Imagino que não queria que o tivesse escutado, pois respondeu, defensivamente:
- Nada não, senhor!
Insisti, até que começou a contar:
- Peguei essa mania há muito tempo, desde quando nem existia o aeroporto tão distante. É uma formula que utilizo para espantar os fantasmas noturnos.
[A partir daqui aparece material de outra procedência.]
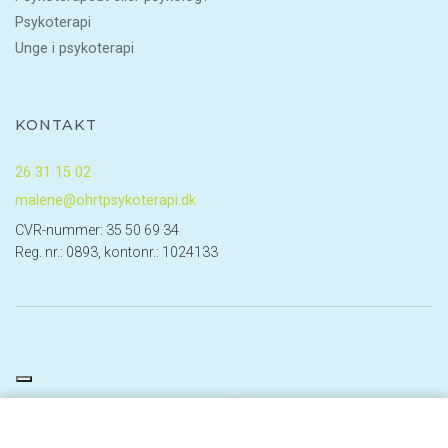
Psykoterapi
Unge i psykoterapi
KONTAKT
26 31 15 02
malene@ohrtpsykoterapi.dk
CVR-nummer: 35 50 69 34
Reg. nr.: 0893, kontonr.: 1024133
Copyright © 2026 - Ohrt Psykoterapi
, CVR 35506934
|
Privatlivspolitik
|
Cookiepolitik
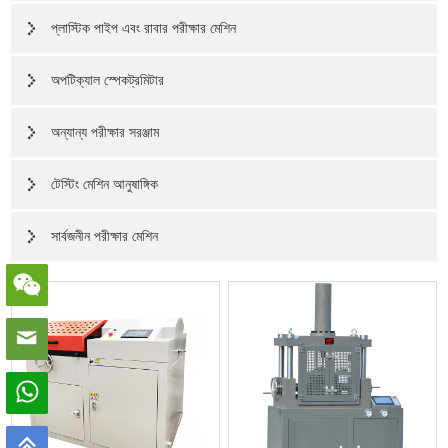
প্লাস্টিক পাইপ এবং রাবার পরীক্ষার মেশিন
অপটিক্যাল স্পেকট্রমিটার
অন্যান্য পরীক্ষার সরঞ্জাম
টেস্টিং মেশিন আনুষাঙ্গিক
সার্বজনীন পরীক্ষার মেশিন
- Por acaso tenho cara de fantasma?
- Não, é claro que não, embora a gente nunca possa ter certeza. O senhor me desculpe, mas comigo aconteceram algumas coisas muito estranhas e não posso deixar de me prevenir. Vou explicar: da primeira vez, eu trabalhava com um Opala Chevrolet. Meu pai ficava com o carro durante o dia e eu, por ser mais novo, pegava à noite. Numa sexta-feira, noite fria de junho, descia a Avenida Afonso Pena bem devagar, procurando passageiros. Naquela época, havia muitas árvores, a iluminação era fraca e os ônibus demoravam a passar. Pois foi exatamente num ponto, pertinho da Praça Tiradentes, que uma mulher acenou. Era alta, loura, usava sapatos altos e estava vestida como se fosse para uma festa. Achei estranho, pois as mulheres daquele tipo não andavam sozinhas, só as putas, o senhor entende. Mas não tinha cara de puta, de jeito nenhum. Abri-lhe a porta. Ela entrou e, com ela, um perfume que nunca havia sentido: - Leve-me à Rua Mariana, no Carlos Prates. "Deve ser uma delas", pensei, pois naquela região havia umas casas de mulheres suspeitas, ou da vida, como diziam. Não puxei assunto, nem ela falou nada. Apenas aquele perfume do qual nunca mais esqueci. As tais casas ficavam no início da Rua Mariana, mas ela pediu para tocar em frente. Fui subindo devagar, esperando que me mandasse parar. Até que chegamos, sabe onde? Em frente ao Cemitério do Bonfim. "Pare aqui", disse, com voz ríspida. Olhei o taxímetro e dei o preço. Ainda era em cruzeiros, o senhor se lembra? Pois a dona me deu uma nota de cinco mil, para pagar uma corrida de dois e quatrocentos. Abri minha carteira para pegar o troco e, quando me virei, o banco de trás estava vazio! "Cadê a mulher?", perguntei a mim mesmo. Estremeci, pois o perfume foi substituído por um cheiro forte de enxofre. Olhei para fora e vi o portão do Bonfim fechando-se lentamente, mas não vi ninguém, nenhuma alma. Deu-me uma tremedeira danada... Gritei: "Valha-me São Cristóvão!" É o padroeiro dos motoristas, sabia? Acelerei o carro, nem olhei prá trás. Desde aquele dia, sempre faço minhas orações. Depois que aprendi a fórmula do exorcismo com um padre, então fiquei mais seguro. Por isso, o senhor me desculpe, não tem nada a ver com o senhor, por isso, toda vez que entra qualquer passageiro no meu taxi, já me previno: "Vade retro, Satanas".
O senhor vai prá onde, mesmo?
Com um sorriso diabólico, respondo:
- Rua Mariana, por favor...
[A lenda da Loura do Bonfim alimenta o imaginário belorizontino desde a década de 50. Já virou filme. Eu aumento, mas não invento.]